We’ve mentioned a few times already that people hate long loading times. This is especially true with mobile searching and, as Google shifts greater focus towards its mobile first index, loading times are arguably becoming a more important matter.
So, then, what contributes to a sites loading time? The average smart phone is very reliable these days, so a large body of text alone isn’t going to cause a problem. In fact, many of the answers lie within proper website optimisation.
How To Know Your Loading Speed?
Before we begin, it’s worth knowing how to first check your websites loading times. The easiest way to do this is to use Google’s PageSpeed Insights – this is a free tool which will give you a rough idea of how your site is doing.
However, it only gives a rough overview of the entire site. For better analysis, don’t be afraid to test the site yourself, over various devices, and even look at bounce rates and other factors on Google Analytics. You will likely find your larger pages, or pages with unique features, have different loading times to others.
Large images take a long time to load. Optimising your images can solve this problem by reducing them to the correct size. This way, the website doesn’t have to both load and compress the images at the same time.
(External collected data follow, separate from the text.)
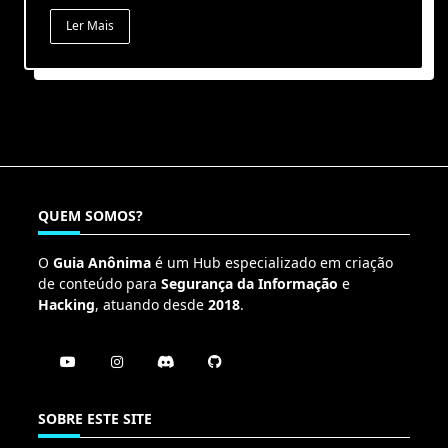
Ler Mais
QUEM SOMOS?
O
Guia Anônima
é um Hub especializado em criação
de conteúdo para
Segurança da Informação
e
Hacking
, atuando desde
2018
.
SOBRE ESTE SITE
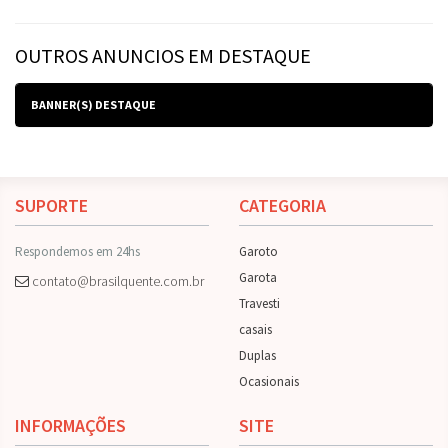
OUTROS ANUNCIOS EM DESTAQUE
BANNER(S) DESTAQUE
SUPORTE
CATEGORIA
Respondemos em 24hs
Garoto
Garota
contato@brasilquente.com.br
Travesti
casais
Duplas
Ocasionais
INFORMAÇÕES
SITE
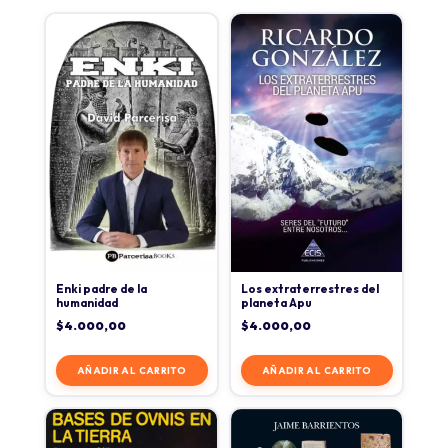
Enki padre de la
Los extraterrestres del
humanidad
planeta Apu
$
4.000,00
$
4.000,00
AÑADIR AL CARRITO
AÑADIR AL CARRITO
Of course, this makes a difference on websites with plenty of images, but even banners, headers and other digital graphics can have an impact here.
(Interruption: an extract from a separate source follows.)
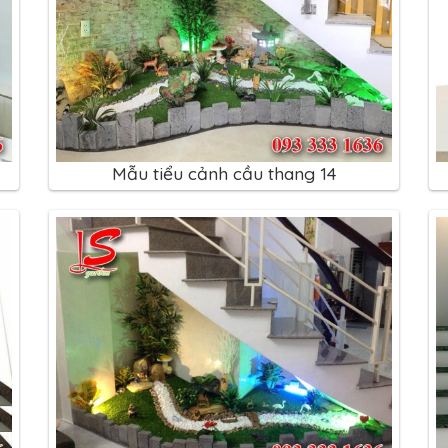
Mẫu tiểu cảnh cầu thang 14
Done well, caching can be very benefical for SEO. There are many different ways to cache your website – not just via Google’s chosen system – but they all do the same thing: storing an older version of your website that can be given to users.
This has been shown to reduce loading times and, importantly, it can keep your website up should you have server difficulties. The information might not be up to date but, for many websites, this isn’t a priority.
Another issue you might find is that your pages actually load quite quickly, but users still have a negative experience due to excessive redirects.
If you’ve changed your URL or, for some reason, have had to redirect a lot of pages, you might have a chain. You may find a series of redirects leads to an older page, which is now pointed at your landing page. As such, users have to wait while search engines follow this chain before landing on the page.
This is also an area that impacts users based on how they browse. Mobile users getting by on a network, or even on Wi-Fi with a low bandwidth, will take even longer as a result. This risks losing traffic, even when you’re visible on Google. Don’t be afraid to regularly analyse your redirects and ensure they aren’t creating long, interlinked chains.